✔️ Prep Time: 10 minutes
✔️ Cook Time: 1 hour
⏱️ Total Time: 1 hour 10 minutes

🥢 Introduction
Samgyetang is a Korean chicken dish people often eat when they feel tired or low on energy. It’s usually served as a soup, but this is an easy home version made in a rice cooker.
The chicken and rice cook together, so the bottom turns into crispy, chewy toasted rice (nurungji) while the meat becomes super tender. It smells amazing and feels really comforting after a long day.
If you want something warm, filling, and easy to make, this rice cooker version is perfect for a cozy meal at home.
🛒 Ingredients
✔ 1 whole small chicken (about 1.8–2 lb / 800–900 g)
✔ 3/4 cup glutinous rice (150 g)
✔ 1/2–3/4 cup regular rice (100–150 g)
✔ 8–10 cloves garlic
✔ 2–3 dried jujubes (Korean dates)
✔ 1 stalk green onion, cut into large pieces
✔ About 2 cups water (enough to cover 70–80% of the chicken)

👩🍳 Instructions
Step 1
Add the rice to the rice cooker, then place the whole chicken on top.
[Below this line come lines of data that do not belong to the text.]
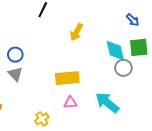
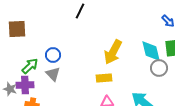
yellow arrow: (77, 32) -> (113, 52), moved, size x1.4
yellow rectangle: (67, 78) -> (104, 78), size x0.7

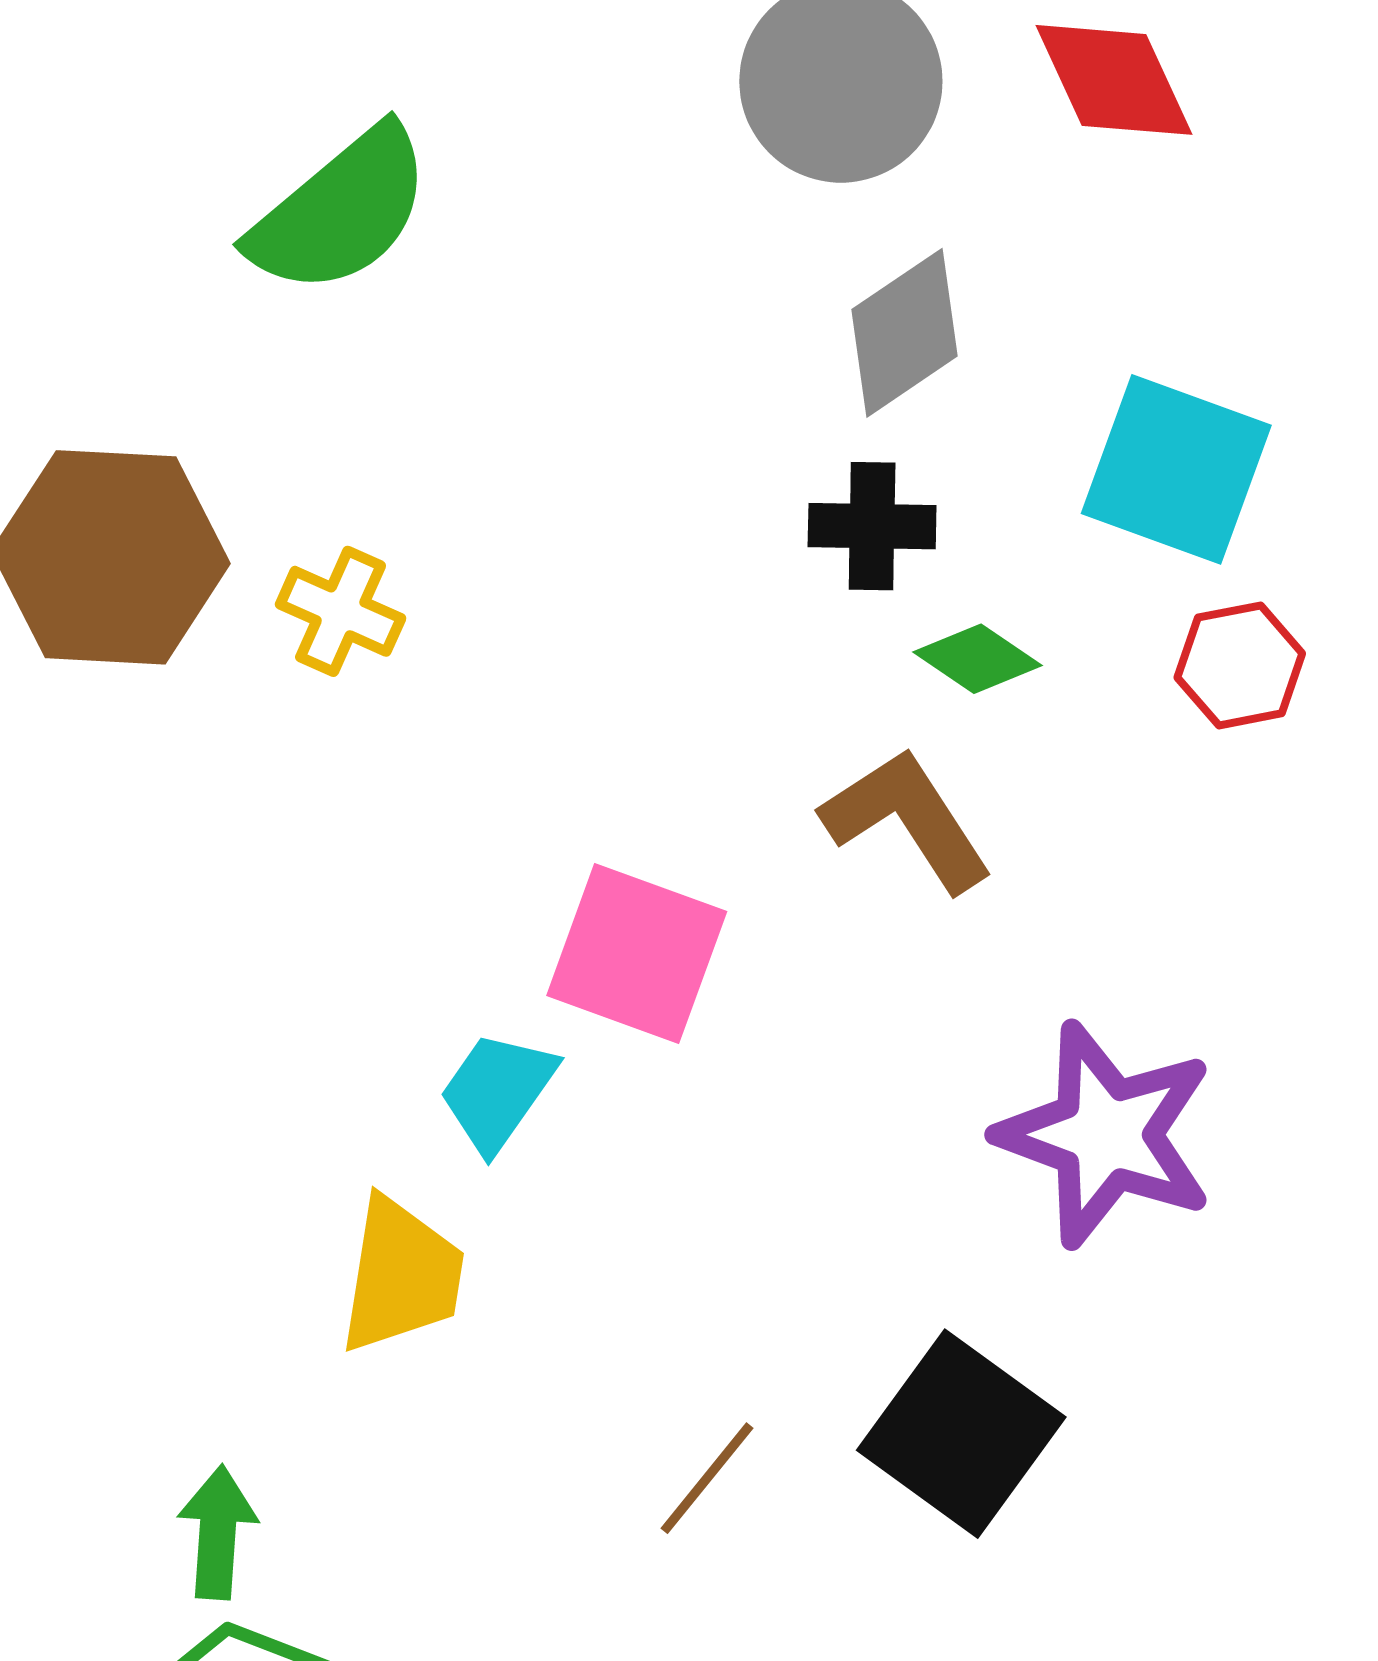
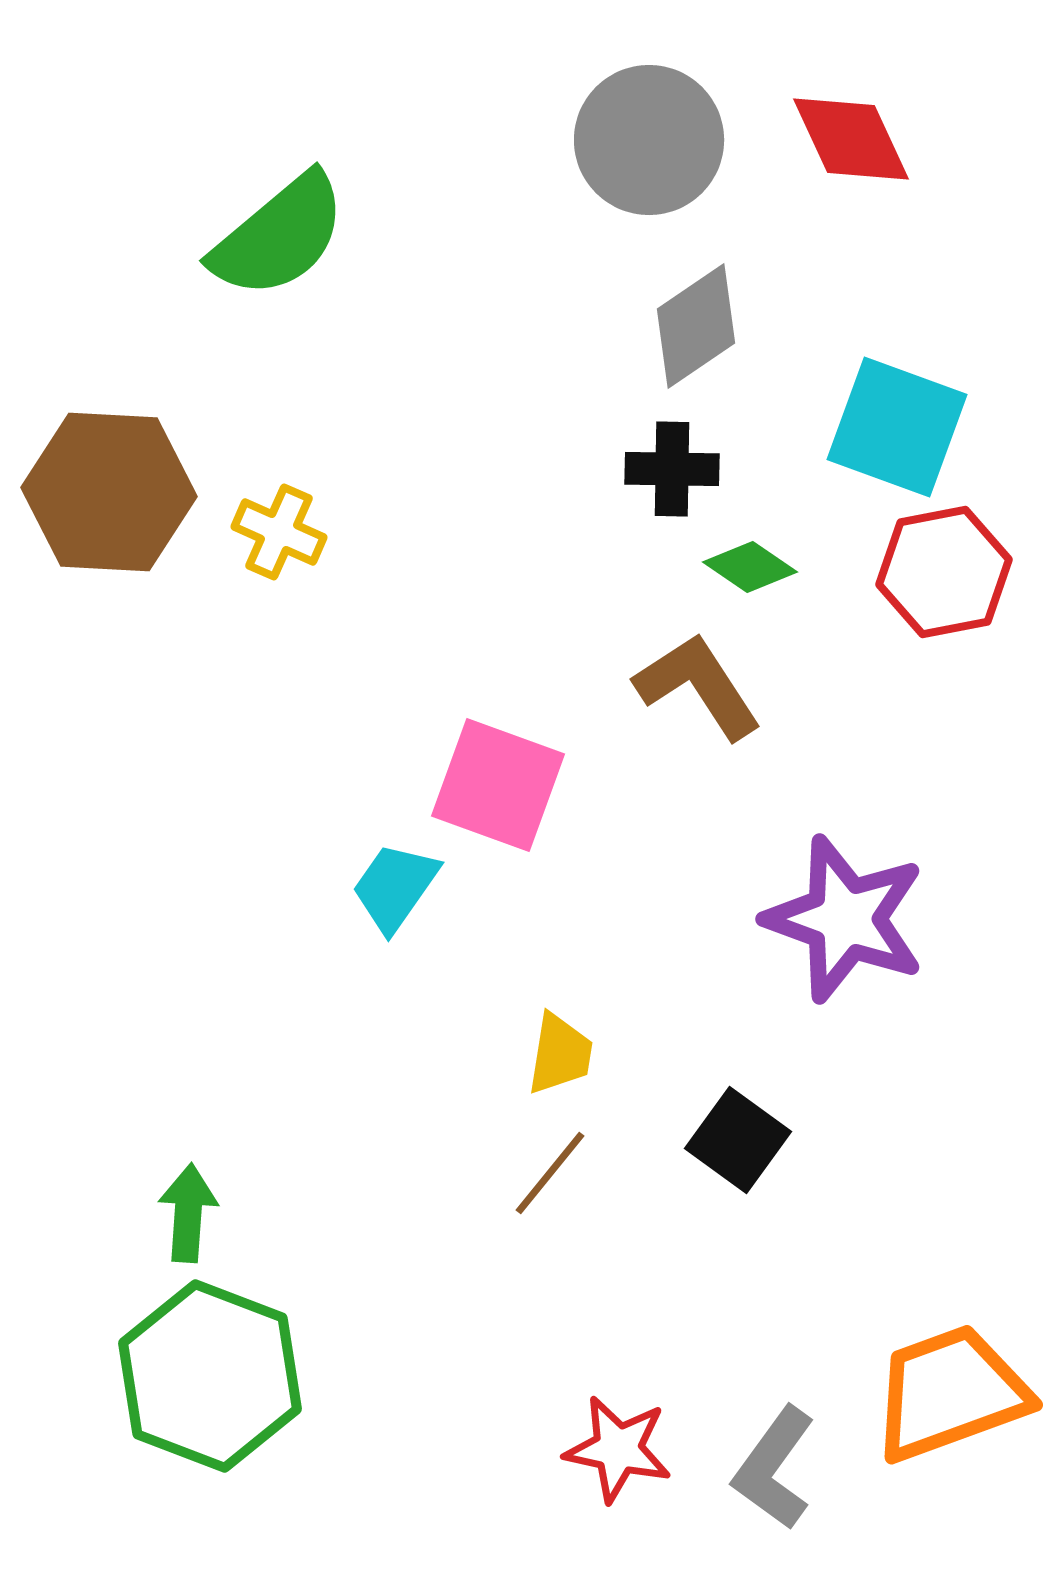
red hexagon: (1240, 665) -> (944, 572), size x1.4
yellow trapezoid: (401, 1275) -> (560, 1054), moved, size x0.7
black square: (961, 1434) -> (738, 1140), size x0.7

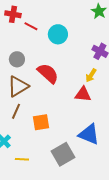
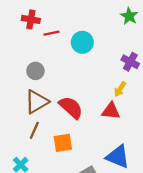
red line: (31, 26) -> (51, 33), turned -40
red semicircle: (48, 73) -> (71, 107), moved

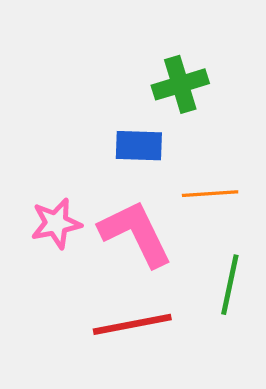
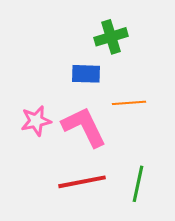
green line: (230, 285) -> (138, 184), moved

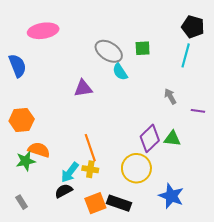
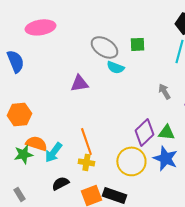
cyan semicircle: (120, 72) -> (115, 67), turned -36
cyan arrow: (70, 172) -> (53, 152), moved
blue star: (171, 196) -> (165, 158), moved

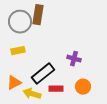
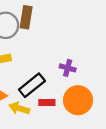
orange circle: (83, 87) -> (78, 100), size x1.6

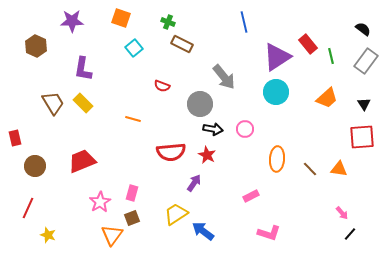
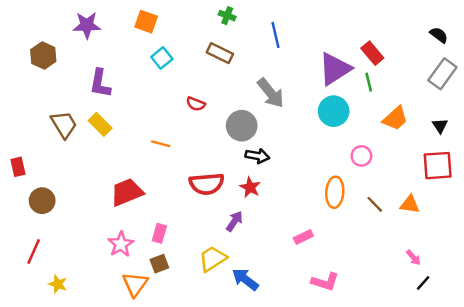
green cross: (168, 22) -> (227, 16), moved
blue line: (244, 22) -> (276, 35), moved
green line: (331, 56) -> (369, 82), moved
pink circle: (245, 129) -> (361, 156), moved
red trapezoid: (82, 161) -> (127, 192), moved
Add garlic, jujubes, and green onion.

Step 2
Pour in enough water to cover about 70–80% of the chicken. Do not overfill, as it may overflow during cooking.

Step 3
Close the lid and cook using the Multicook mode for 1 hour.

Step 4
For more crispy and chewy nurungji on the bottom, cook for up to 1 hour 30 minutes.

Step 5
Let it rest for a few minutes before opening. Serve warm.

🍽️ Serving Tips
✔ Serve hot directly from the rice cooker for the best texture.
✔ Season with salt and black pepper to taste.
✔ Garnish with chopped green onion if desired.
✔ Kimchi or simple pickled vegetables pair especially well.
✔ Gently scrape the bottom to enjoy the crispy nurungji.
💡 Additional Notes
✔ Do not overfill the cooker. Too much water can cause overflow.
✔ Use a small whole chicken for best results. Large chickens may not cook evenly.
✔ Glutinous rice creates a softer, chewier texture for the nurungji.
✔ Cooking longer will produce more crispy toasted rice at the bottom.

❓ FAQ
Q. Can I use only regular rice?
A. Yes, but the texture will be less chewy and more firm.
Q. Can I make this without jujubes?
A. Yes. They add subtle sweetness, but the dish will still be delicious without them.
Q. Why didn’t I get much crispy rice on the bottom?
A. Try reducing the water slightly or cooking longer.
Q. Can I use chicken parts instead of a whole chicken?
A. Yes, but the flavor and texture may differ from traditional samgyetang.